REQUIRED WORK:
Your task is to copy the records that follow exactly, minus any images.

Saved entries:

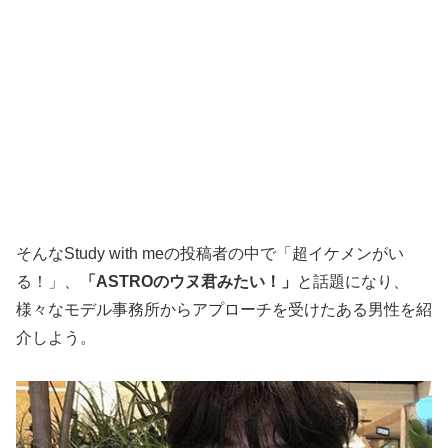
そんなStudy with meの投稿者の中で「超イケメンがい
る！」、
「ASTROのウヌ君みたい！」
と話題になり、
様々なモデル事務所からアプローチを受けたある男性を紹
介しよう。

SOLUTION TO THIS EXERCISE:
そんなStudy with meの投稿者の中で「超イケメンがい
る！」、
「ASTROのウヌ君みたい！」
と話題になり、
様々なモデル事務所からアプローチを受けたある男性を紹
介しよう。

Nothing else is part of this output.